A Rare Case of Periadventitial Fibromuscular Dysplasia in External Iliac Artery: A Short Report
Article Outline
Fibromuscular dysplasia (FMD) is a non-atherosclerotic, non-inflammatory vascular pathology that affects medium to small sized arteries and has 3 different histological entities.1,4 It rarely affects iliac arteries. We report a histologically proven case of periadventitial FMD of the iliac artery in a young cyclist, which was treated successfully with surgery.

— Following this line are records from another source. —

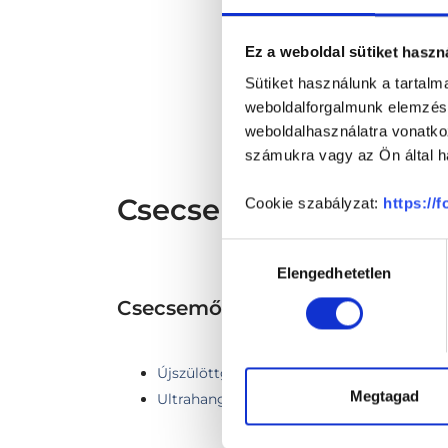
sz
os
* Sz
Ez a weboldal sütiket haszn
megs
fele
Sütiket használunk a tartal
szak
weboldalforgalmunk elemzésé
és s
weboldalhasználatra vonatko
számukra vagy az Ön által ha
Csecsemő ultrahangos
Cookie szabályzat:
https://
Hozzájárulás
Elengedhetetlen
kiválasztása
Csecsemő ultrahang TERÜLE
Újszülöttgyógyászat
Megtagad
Ultrahang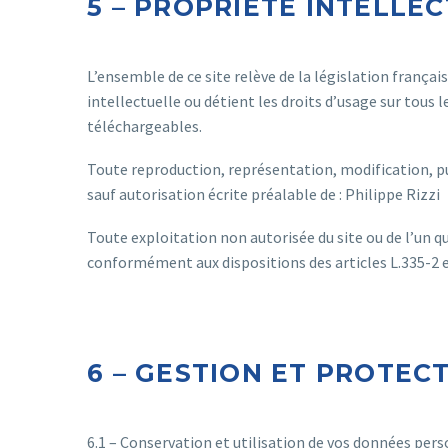
5 – PROPRIÉTÉ INTELLE
L’ensemble de ce site relève de la législation français
intellectuelle ou détient les droits d’usage sur tou
téléchargeables.
Toute reproduction, représentation, modification, pub
sauf autorisation écrite préalable de : Philippe Rizzi
Toute exploitation non autorisée du site ou de l’un 
conformément aux dispositions des articles L.335-2 e
6 – GESTION ET PROTEC
6.1 – Conservation et utilisation de vos données per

Keywords: Fibromuscular dysplasia, Iliac artery, Competitive cyclist
Introduction
FMD is a non-atherosclerotic, non-inflammatory vascular pathology that affects medium to small sized arteries. It commonly affects females,1, 2 83% in fourth decade, with a female to male ratio of 8:1–2.2, 3 Renal vessels are the commonest involved (60–75%),1, 3, 4 followed by carotids (25–30%)1, 3, 4 and iliacs.5 Histologically, it has 3 different entities. We report a case of periadventitial FMD which is the rarest form and has not yet been reported in literature.
Case Report
A 27 years old male professional cyclist presented with worsening symptoms of right leg weakness and numbness, exaggerated by sprinting for a few minutes on bicycle. He denied having any rest or night pains and had no other risk factors. Examination revealed bilateral palpable pulses.
Bilateral arterial duplex scans and angiograms in flexed and extended hips revealed a kink in the right external iliac artery with a stenosis just below its origin.
The diseased segment was resected and end to end anastomosis was performed. Histology revealed irregular and concentric thickening of intima (Fig. 1) and prominent adventitial reaction with bundles of muscle in and amongst the connective tissue (Fig. 2). The media and elastic lamellae were unremarkable. These are diagnostic of periadventitial FMD with intimal changes secondary to the adventitial reaction.
Discussion
In comparison to the relatively more common condition of Endofibrosis in endurance athletes,6, 7 FMD of the iliac arteries is rare.5 Endofibrosis most commonly affects the first few centimetres of the external iliac arteries and histologically shows fibrotic thickening of the intima with no signs of inflammation.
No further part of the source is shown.